In the last few weeks, there has been a bit of moaning and whining from some progressives in Washington claiming that state efforts to expand health care would be "disastrous" because, well, some in D.C. think anything that doesn't come from D.C. is inherently bad. The Progressive States Network, on whose board I serve, has ably countered this nonsense with data and facts, showing how the one of the best ways to achieve universal health care is for states to continue leading on the issue and to ultimately work in tandem with the federal government in the future, when Washington finally finds the political will to pass meaningful federal health care reform.
When I say the states are leading, that is no understatement. At a time when Washington politicians of both parties have miserably failed to deliver on health care promises, progressives in states like Wisconsin are aggressively moving forward with proposals that could finally begin our country's march toward universal health care.
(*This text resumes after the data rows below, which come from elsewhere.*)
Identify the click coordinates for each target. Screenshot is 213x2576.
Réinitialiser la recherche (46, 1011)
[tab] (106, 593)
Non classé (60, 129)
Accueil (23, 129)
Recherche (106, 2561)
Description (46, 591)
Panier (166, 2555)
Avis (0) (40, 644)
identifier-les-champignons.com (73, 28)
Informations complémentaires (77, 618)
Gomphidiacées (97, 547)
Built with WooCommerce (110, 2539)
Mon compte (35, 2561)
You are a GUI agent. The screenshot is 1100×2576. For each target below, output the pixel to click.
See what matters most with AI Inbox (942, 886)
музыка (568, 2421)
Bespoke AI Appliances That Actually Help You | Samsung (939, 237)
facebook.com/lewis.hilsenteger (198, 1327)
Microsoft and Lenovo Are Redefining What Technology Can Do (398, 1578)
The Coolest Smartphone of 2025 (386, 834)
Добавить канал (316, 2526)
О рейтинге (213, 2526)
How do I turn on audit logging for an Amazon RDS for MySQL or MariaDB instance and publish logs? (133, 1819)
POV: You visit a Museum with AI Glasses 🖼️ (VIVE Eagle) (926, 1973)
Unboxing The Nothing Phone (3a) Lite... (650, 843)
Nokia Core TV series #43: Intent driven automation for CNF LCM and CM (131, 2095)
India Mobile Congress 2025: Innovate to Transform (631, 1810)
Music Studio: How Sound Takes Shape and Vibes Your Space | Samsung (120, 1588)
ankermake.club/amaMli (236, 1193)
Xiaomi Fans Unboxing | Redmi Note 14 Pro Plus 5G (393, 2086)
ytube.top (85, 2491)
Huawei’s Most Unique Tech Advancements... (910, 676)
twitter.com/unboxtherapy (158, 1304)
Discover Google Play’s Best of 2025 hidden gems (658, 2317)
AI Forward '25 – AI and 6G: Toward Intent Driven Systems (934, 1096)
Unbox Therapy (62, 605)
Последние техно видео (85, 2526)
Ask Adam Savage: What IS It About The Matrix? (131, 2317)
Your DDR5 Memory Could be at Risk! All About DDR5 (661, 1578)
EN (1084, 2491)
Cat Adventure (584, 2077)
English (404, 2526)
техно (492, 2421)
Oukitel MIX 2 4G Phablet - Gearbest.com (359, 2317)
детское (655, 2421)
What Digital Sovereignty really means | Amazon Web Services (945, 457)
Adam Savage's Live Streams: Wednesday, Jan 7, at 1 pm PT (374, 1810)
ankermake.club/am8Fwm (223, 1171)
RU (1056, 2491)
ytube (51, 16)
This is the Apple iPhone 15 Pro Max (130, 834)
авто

In a new article for the American Prospect, Wisconsin State Sen. Jon Erpenbach and Progressive States' executive director Joel Barkin explain what Wisconsin is considering and why it is so important. Erpenbach is the author of Wisconsin's bill and chair of the Senate committee that passed the bill, so he knows his stuff.
After you read over that article, I hope you'll join the Progressive States Network's national conference call today at 12 noon EST to discuss the bill and how it can be replicated in states all over the country.
I wish I could say I was surprised by progressives in Washington attempting to rhetorically undermine the courageous work of Wisconsin and other states, but frankly, I wasn't. Washington is a weird place. It is a city where, for instance, Republicans can publicly argue against providing health care for American children because they claim there might be a tiny possibility illegal immigrant children would also receive health care. And it is a city where some progressives apparently feel their relevance is injured if Washington isn't the center of attention -- even though, of course, most major movements in American history didn't start in Washington but in the states.
When it comes to the big issues of the day, Washington seems to have no problem naysaying and navel-gazing, even when people are dying. Beltway naysaying and navel-gazing is what has led to the absurd situation whereby the vast majority of Americans want an end to the Iraq War, and yet the Congress refuses to act to end the war and stop the killing. We can't let that same thing continue to happen on health care.
At a time when 18,000 Americans are dying each year because they don't have health insurance, polls show the majority of Americans want the government -- state or federal -- to provide universal health care to all Americans. That means we need to shove aside the Wise Old Experts of Washington and get focused on working to achieve universal health care at ALL levels -- and especially at the state level where real successes are already happening.